Greece offers olive branch to creditors
Greece's anti-austerity government was to begin a European charm offensive yesterday aimed at building consensus on renegotiating its 240-billion-euro ($270 billion) bailout, even as Germany insisted it would not support any debt relief.
Just hours before Finance Minister Yanis Varoufakis headed to Paris to seek support for a renegotiation of the bailout, Prime Minister Alexis Tsipras said he believed a deal could be reached with the EU and IMF.
"No side is seeking conflict and it has never been our intention to act unilaterally on Greek debt," Tsipras said in a statement issued to Bloomberg News.
In its first meeting with creditors since it took office a week ago, the Greek government clashed with the head of the eurozone finance ministers on Friday over its plans to rethink its rescue package and to halve Greece's debt.
Tsipras, who will visit Italian Prime Minister Matteo Renzi and French President Francois Hollande next week, said his plans did not mean Greece would renege on its commitments to the European Union and International Monetary Fund.
"On the contrary, it means that we need time to breathe and create our own medium-term recovery programme," he said.
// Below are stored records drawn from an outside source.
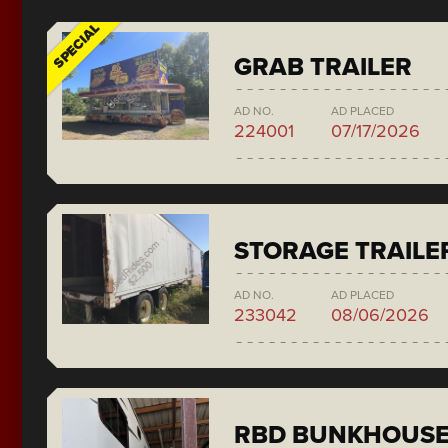
SPECIAL
GRAB TRAILER
AD NO.
AD PLACED
224001
07/17/2026
STORAGE TRAILE
AD NO.
AD PLACED
233042
08/06/2026
RBD BUNKHOUS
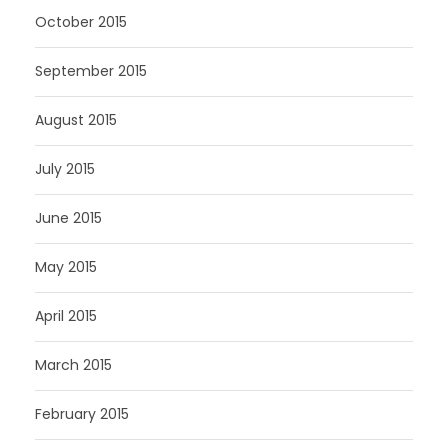
October 2015
September 2015
August 2015
July 2015
June 2015
May 2015
April 2015
March 2015
February 2015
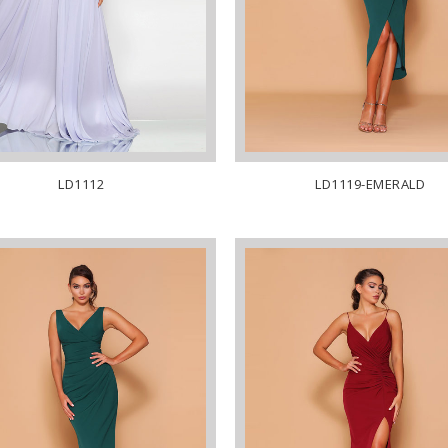
LD1112
LD1119-EMERALD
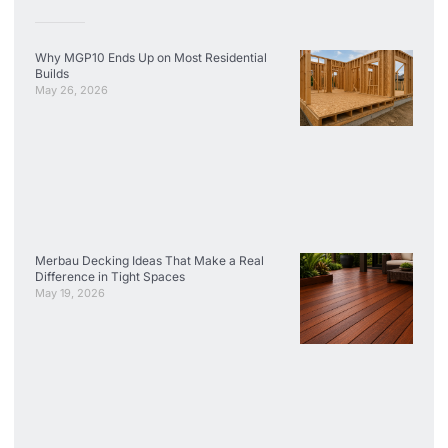
Why MGP10 Ends Up on Most Residential
Builds
May 26, 2026
Merbau Decking Ideas That Make a Real
Difference in Tight Spaces
May 19, 2026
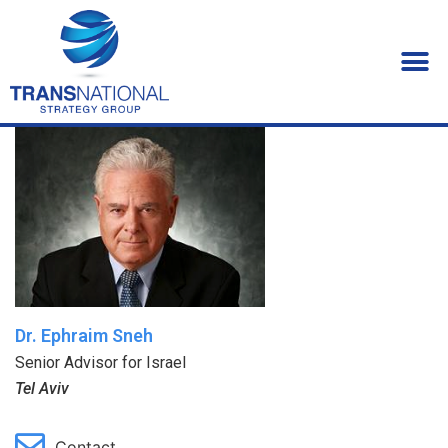
Dr. Ephraim Sneh
Senior Advisor for Israel
Tel Aviv
Contact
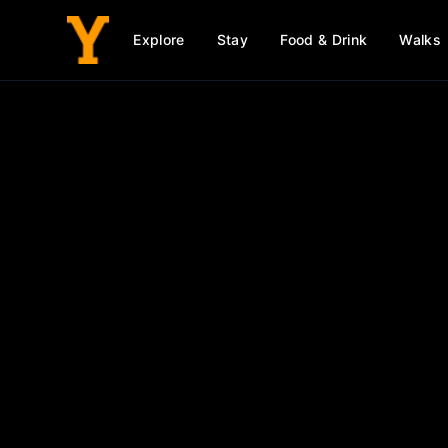
Explore
Stay
Food & Drink
Walks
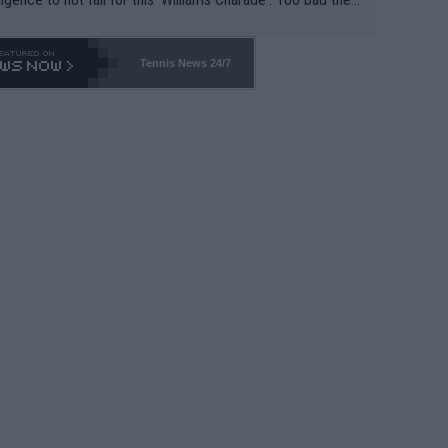
-- and all the phony insiders -- cannot be Honest about N
69 and put a stop to it. WTA has Qualifiers for a reason!!
Tennis News 24/7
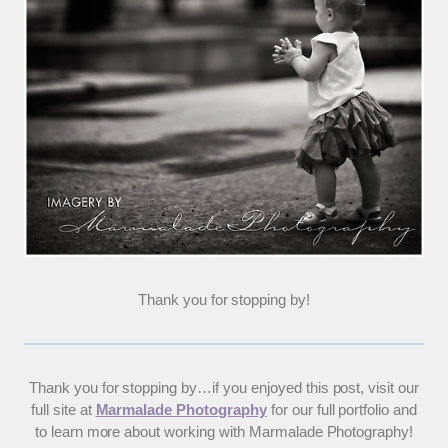
Thank you for stopping by!
Thank you for stopping by…if you enjoyed this post, visit our
full site at
Marmalade Photography
for our full portfolio and
to learn more about working with Marmalade Photography!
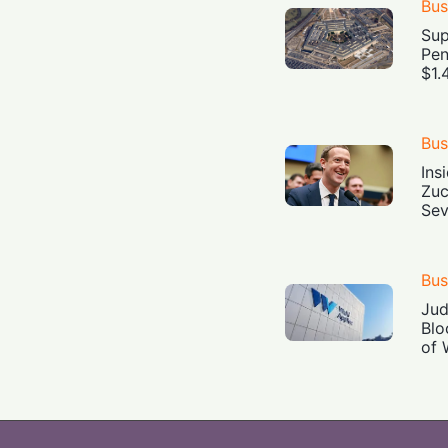
Bus
Sup
Pen
$1.
Bus
Ins
Zuc
Sev
Bus
Jud
Blo
of 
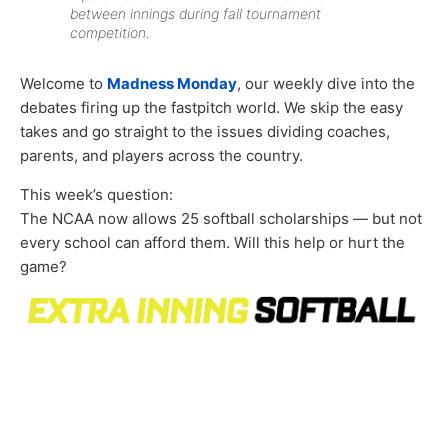
between innings during fall tournament
competition.
Welcome to
Madness Monday
, our weekly dive into the
debates firing up the fastpitch world. We skip the easy
takes and go straight to the issues dividing coaches,
parents, and players across the country.
This week’s question:
The NCAA now allows 25 softball scholarships — but not
every school can afford them. Will this help or hurt the
game?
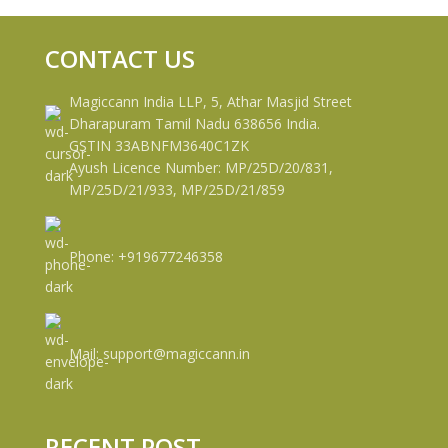
CONTACT US
Magiccann India LLP, 5, Athar Masjid Street
Dharapuram Tamil Nadu 638656 India.
GSTIN 33ABNFM3640C1ZK
Ayush Licence Number: MP/25D/20/831,
MP/25D/21/933, MP/25D/21/859
Phone: +919677246358
Mail: support@magiccann.in
RECENT POST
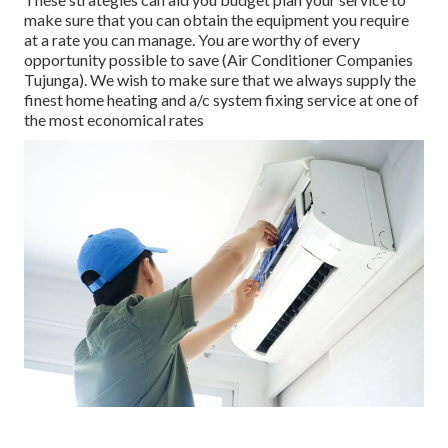
make sure that you can obtain the equipment you require
at a rate you can manage. You are worthy of every
opportunity possible to save (Air Conditioner Companies
Tujunga). We wish to make sure that we always supply the
finest home heating and a/c system fixing service at one of
the most economical rates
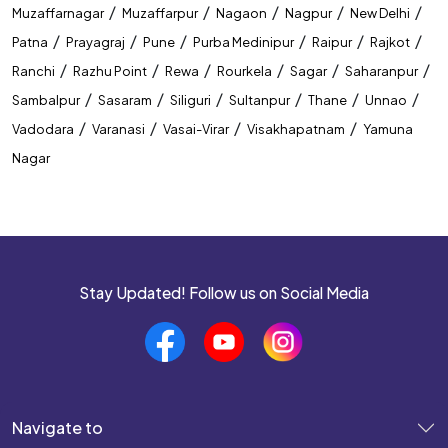
/
/
/
/
/
Muzaffarnagar
Muzaffarpur
Nagaon
Nagpur
New Delhi
/
/
/
/
/
/
Patna
Prayagraj
Pune
Purba Medinipur
Raipur
Rajkot
/
/
/
/
/
/
Ranchi
Razhu Point
Rewa
Rourkela
Sagar
Saharanpur
/
/
/
/
/
/
Sambalpur
Sasaram
Siliguri
Sultanpur
Thane
Unnao
/
/
/
/
Vadodara
Varanasi
Vasai-Virar
Visakhapatnam
Yamuna
Nagar
Stay Updated! Follow us on Social Media
Navigate to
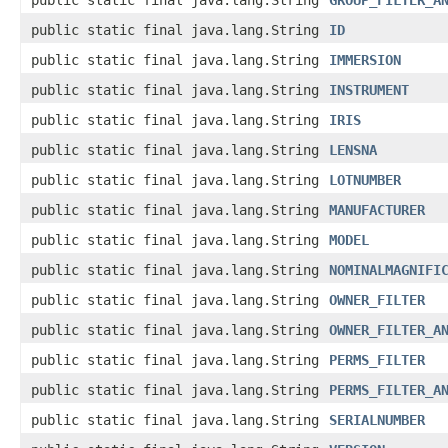
public static final java.lang.String
GROUP_FILTER_A
public static final java.lang.String
ID
public static final java.lang.String
IMMERSION
public static final java.lang.String
INSTRUMENT
public static final java.lang.String
IRIS
public static final java.lang.String
LENSNA
public static final java.lang.String
LOTNUMBER
public static final java.lang.String
MANUFACTURER
public static final java.lang.String
MODEL
public static final java.lang.String
NOMINALMAGNIFI
public static final java.lang.String
OWNER_FILTER
public static final java.lang.String
OWNER_FILTER_A
public static final java.lang.String
PERMS_FILTER
public static final java.lang.String
PERMS_FILTER_A
public static final java.lang.String
SERIALNUMBER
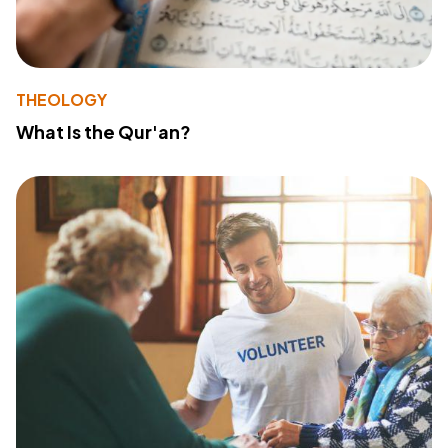
THEOLOGY
What Is the Qur'an?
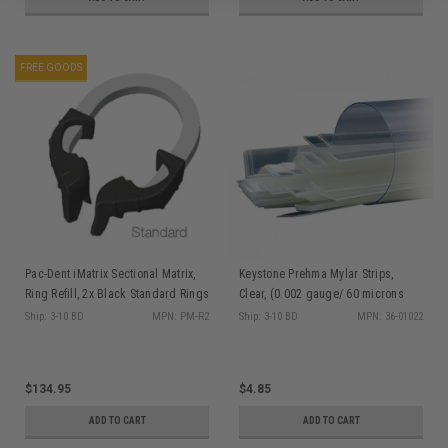
FREE GOODS
Pac-Dent iMatrix Sectional Matrix,
Keystone Prehma Mylar Strips,
Ring Refill, 2x Black Standard Rings
Clear, (0.002 gauge/ 60 microns
thick) 4" x 3/8", 100/tube
Ship: 3-10 BD
MPN: PM-R2
Ship: 3-10 BD
MPN: 36-01022
$134.95
$4.85
ADD TO CART
ADD TO CART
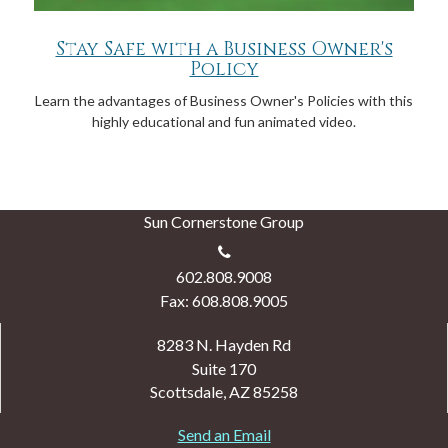
Stay Safe with a Business Owner's
Policy
Learn the advantages of Business Owner's Policies with this
highly educational and fun animated video.
Sun Cornerstone Group
602.808.9008
Fax: 608.808.9005
8283 N. Hayden Rd
Suite 170
Scottsdale,
AZ
85258
Send an Email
This includes aiming to balance the budget -- excluding debt repayments -- and clamping down on tax evasion, corruption and policies which favour only a wealthy few, he said.
Neither he nor Varoufakis are intending to visit Germany, which has shouldered the bulk of Greece's loans and which strongly objects to Athens' stated plans. Portuguese Prime Minister Pedro Passos Coelho and Finnish Prime Minister Alexander Stubb also oppose any debt relief.
Despite a restructuring in 2012, Greece is still lumbered with a debt pile of more than 315 billion euros, upwards of 175 percent of gross domestic product (GDP) -- an EU record.